2. Thank you for the feedback on activating the notification. This should work as anticipated but it's been quite some time since I received feedback related to notification behaviors so I'll certainly take a look.

3. Images and remote content are blocked by default (similar to Mail.app); clicking the 'photo' button (next to the Flag button) in the message header will reveal these images.

4. Expanding threads by clicking in thread message header white space would be a welcome addition and feature request. I'll add this to the planned feature list. Expansion via body content click will require a bit more investigation, however.

Appreciate the detailed feedback!

These are just a few issues discovered opening the app for 5 minutes. I wish you and the product all the best. And I will be happy to try it again later.

But at this point, I just don't see myself paying a subscription for an MVP/alpha product, with so many visible bugs, and not working (or not intuitive) basic features.

- Clicking a button for every message to see images is a weird decision, to be honest. I understand some people are more paranoid. But both Mail.app and Fastmail web client provide features for privacy to hide your IP for loading images. There are I guess some WebKit context menus, which suggest that I can download the image or open the image in a new window, and when I click it - nothing happens.

- You are right, there is a reply button. Just not where I expected it, considering I was expecting the same behavior/view as Mail.app. But even that - another bug / unexpected behavior - the reply email (From) chosen first from the list, but not the same email account that received the email. Say I received an email on support@example.com, and when I click Reply - the From account is selected to myaccount@fastmail.fm.

- I don't see any ability to attach inline images to messages. Drag and drop of the image from Finder to the Compose does not work. I see that I can attach documents to the messages, but don't see the ability to create inline messages.

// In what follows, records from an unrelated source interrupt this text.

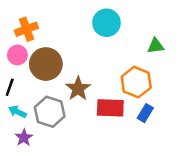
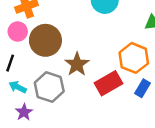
red rectangle: (110, 108) -> (109, 83), turned -32

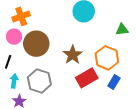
brown star: (77, 64) -> (73, 55), moved
cyan arrow: (18, 87) -> (14, 81), turned 72

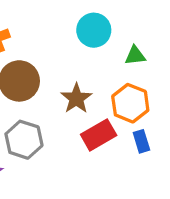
green triangle: (122, 30) -> (135, 56), moved
blue rectangle: (114, 82) -> (141, 141), turned -48

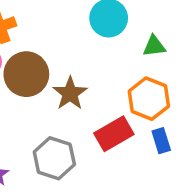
brown star: (76, 98) -> (70, 93), moved
gray hexagon: (24, 140) -> (54, 158), moved

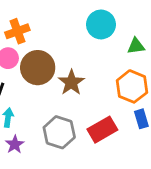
red rectangle: (114, 134) -> (102, 130), moved

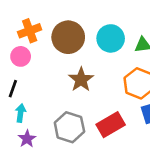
cyan circle: (101, 24) -> (111, 38), moved
brown circle: (38, 68) -> (68, 37), moved

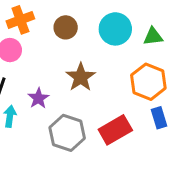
brown circle: (68, 37) -> (66, 27), size x0.6
purple star: (27, 139) -> (38, 98), moved

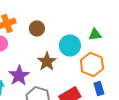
cyan circle: (115, 29) -> (70, 45), moved
purple star: (38, 98) -> (19, 75), size x1.5

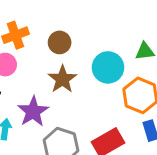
brown star: (47, 61) -> (62, 79), moved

So at this point. I already wasted a trial period to see that the state of the app in a very early alpha/beta. I would call it alpha because I believe there are many basic features are still missing. And it is definitely beta because some basic features don't even work, like lists don't update when I receive new emails.

I am sorry. It is just too early. I can't try again later in a few months, assuming you will release some updates soon. Which is very disappointing. I will give it another try, when I see it again, maybe mentioned somewhere else.

Really wish you actually had a TestFlight first to build the app to v1 and collect feedback. I do feel like there is a good potential of the app. And despite even that I really hate the subscription models, I went ahead and gave your app a try.